2.) Buy a "rugged" camera. All the big name manufacturers are coming out with waterproof cameras, some

good to 40 feet or so. These cameras produce excellent pictures; Canon for example is legendary for

photo quality of its digital cameras. Problem is, these manufacturers have NO experience with

underwater cameras. Read the reviews; they flood constantly. The o-rings are flimsy, access doors

are too easy to accidently open underwater, the reviews are just horror stories of cameras flooding.

Having a camera that produces great images is not good if it floods. Advantage: Great camera.

Disadvantage: numerous case failures (read reviews).

3.) Buy an underwater camera from someone that knows how to do it!
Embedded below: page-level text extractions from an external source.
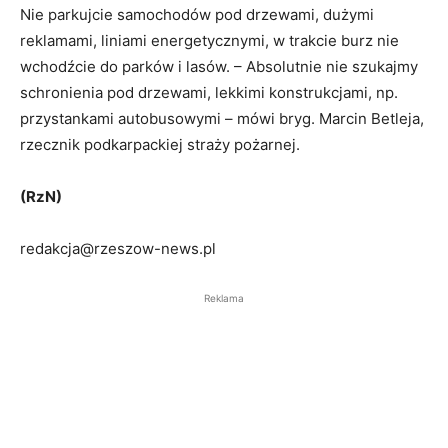
Nie parkujcie samochodów pod drzewami, dużymi
reklamami, liniami energetycznymi, w trakcie burz nie
wchodźcie do parków i lasów. – Absolutnie nie szukajmy
schronienia pod drzewami, lekkimi konstrukcjami, np.
przystankami autobusowymi – mówi bryg. Marcin Betleja,
rzecznik podkarpackiej straży pożarnej.
(RzN)
redakcja@rzeszow-news.pl
Reklama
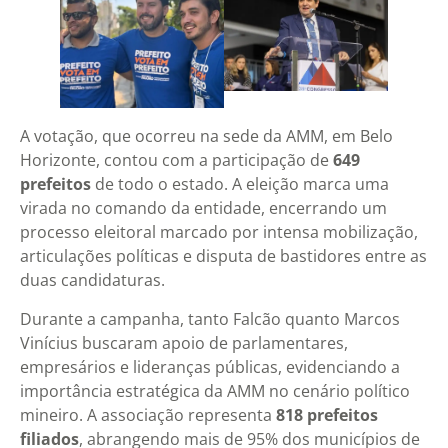
A votação, que ocorreu na sede da AMM, em Belo
Horizonte, contou com a participação de
649
prefeitos
de todo o estado. A eleição marca uma
virada no comando da entidade, encerrando um
processo eleitoral marcado por intensa mobilização,
articulações políticas e disputa de bastidores entre as
duas candidaturas.
Durante a campanha, tanto Falcão quanto Marcos
Vinícius buscaram apoio de parlamentares,
empresários e lideranças públicas, evidenciando a
importância estratégica da AMM no cenário político
mineiro. A associação representa
818 prefeitos
filiados
, abrangendo mais de 95% dos municípios de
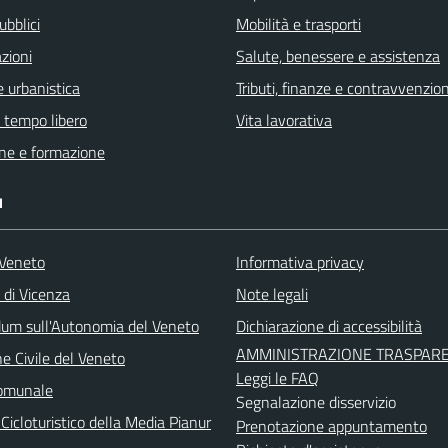
ubblici
Mobilità e trasporti
zioni
Salute, benessere e assistenza
 urbanistica
Tributi, finanze e contravvenzion
e tempo libero
Vita lavorativa
ne e formazione
I
Veneto
Informativa privacy
 di Vicenza
Note legali
um sull'Autonomia del Veneto
Dichiarazione di accessibilità
AMMINISTRAZIONE TRASPAR
e Civile del Veneto
Leggi le FAQ
Comunale
Segnalazione disservizio
Cicloturistico della Media Pianur
Prenotazione appuntamento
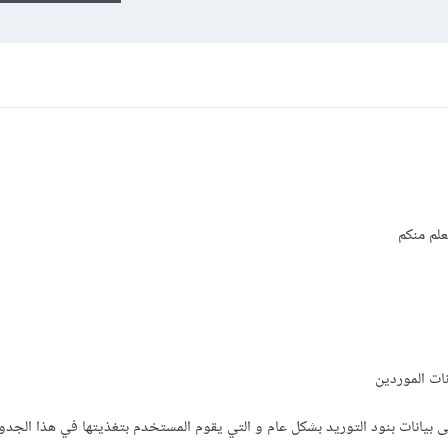
علم منكم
This is my 3rd Sealife; I've had the

reefmaster, the DC1200 and now the DC1400. I've taken thousands of underwater photos and have never

had one drop of water inside the case. Advantage: Great case, camera designed for underwater work.
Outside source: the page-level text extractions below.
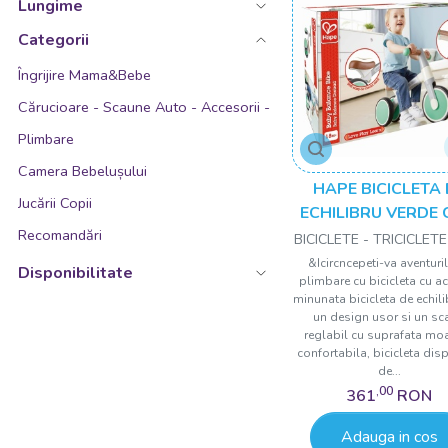
26.00
Lungime
28.00
Categorii
28.50
Îngrijire Mama&Bebe
29.40
Cărucioare - Scaune Auto - Accesorii -
29.50
Plimbare
30.00
Camera Bebelușului
HAPE BICICLETA 
30.50
Jucării Copii
ECHILIBRU VERDE 
31.00
Recomandări
ROTI
BICICLETE - TRICICLETE
32.20
&Icircncepeti-va aventuri
Disponibilitate
plimbare cu bicicleta cu a
33.60
minunata bicicleta de echili
un design usor si un sc
38.00
reglabil cu suprafata moa
40.00
confortabila, bicicleta dis
de...
41.00
,00
361
RON
42.00
Adauga in cos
Disadvantages: Not the best image quality.

But, make sure you know what you're getting into when you start underwater photgraphy. It's not like land photography, where the image that comes out of the camera is probably perfect and doesn't need much if any touch up. My experience with underwater photography is that every single image requires manual processing on my part. For every image, I need to adjust brightness, contrast, saturation, and red/green/blue balance. You don't need to be a photoshop pro...I use ThumbsPlus for my editting. Every one of these adjustments is trivial with ThumbsPlus.
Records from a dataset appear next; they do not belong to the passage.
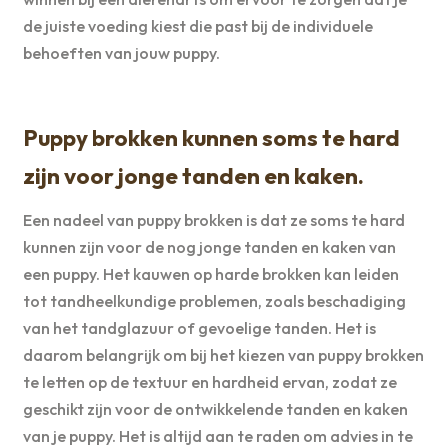
de juiste voeding kiest die past bij de individuele
behoeften van jouw puppy.
Puppy brokken kunnen soms te hard
zijn voor jonge tanden en kaken.
Een nadeel van puppy brokken is dat ze soms te hard
kunnen zijn voor de nog jonge tanden en kaken van
een puppy. Het kauwen op harde brokken kan leiden
tot tandheelkundige problemen, zoals beschadiging
van het tandglazuur of gevoelige tanden. Het is
daarom belangrijk om bij het kiezen van puppy brokken
te letten op de textuur en hardheid ervan, zodat ze
geschikt zijn voor de ontwikkelende tanden en kaken
van je puppy. Het is altijd aan te raden om advies in te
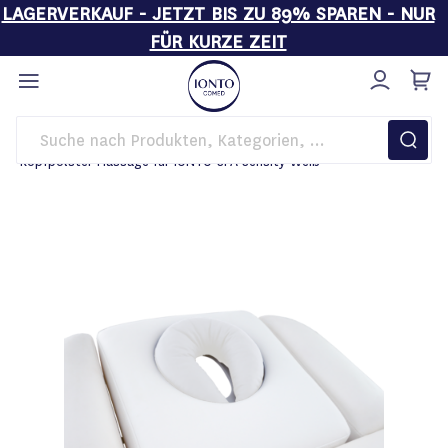
LAGERVERKAUF - JETZT BIS ZU 89% SPAREN - NUR
FÜR KURZE ZEIT
Direkt
zum
Inhalt
Startseite
Behandlungsliegen
Zubehör
Kopfpolster Massage für IONTO-SPA Sensity-Weiß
This need to adjust every image isn't the fault of the camera; there are just too many variables underwater. The red "dive" filter for example, is good from 25 feet to 50 feet. In reality, it's only good for exactly one depth. Say it's perfect at 40 feet...then at 30 feet the image is going to be too red, and at 50 feet the image is going to be too blue. You are going to have to adjust the balance. Same with visibility; the camera doesn't know (and you can't tell it) how much sand is suspended in the water. Lots of sand in the water scatters more blue so you need to block more blue; exceptionally clear water let's more red through, so you need less blue filtering. So even if you are at the exact depth where the filter is perfect, transparency will still require that you manually adjust every image. All the data is in the image; you just need to massage it to bring it out.

The DC1400 (and all the Sealifes I've had) has incredibly long shutter lag. At least a second. If your target is exactly where you want it to be when you press the shutter, well, it better be there for another second or so because that's how long it's going to take to image your target. AND, that's in the "Quick Shot" setting, which does NO autofocus...it is locked on infinity. If you use autofocus, plan on another second, plus the time it takes you to find the amount of shutter pressure required to be "halfway depressed." There is no positive feedback when the shutter is halfway down; you'll ruin a lot of shots because you'll overshoot the halfway point and take the picture before it was focused. So leave it in "Quick Shot"; that is good from 2 feet to infinity. If you want to get closer than 2 feet, odds are your target is not moving anyway and you'll have time for the autofocus to do it's thing.

I can get 2 dives out of a battery charge. I keep the LCD brightness level at "Standard" rather than "Bright" so that may help. Of course, the LCD is difficult to see in bright water, so I usually just assume I got my target. I also keep "image stabilization" on.

Image quality is fair to good. It certainly isn't a Canon or Nikon, but again, it's got a great case that doesn't leak. HD video (720p) is good, but you're going to be buying a video editor (and maybe a faster computer to drive it) if you want to really make your videos look great. Again, for every video, I have to adjust brightness, contrast, and RGB depending on depth. I use Cyberlink's Power Director.

So, I would definitely buy the camera again. With post-processing effort on your part, you'll be very happy with images and video from a very challenging enviornment.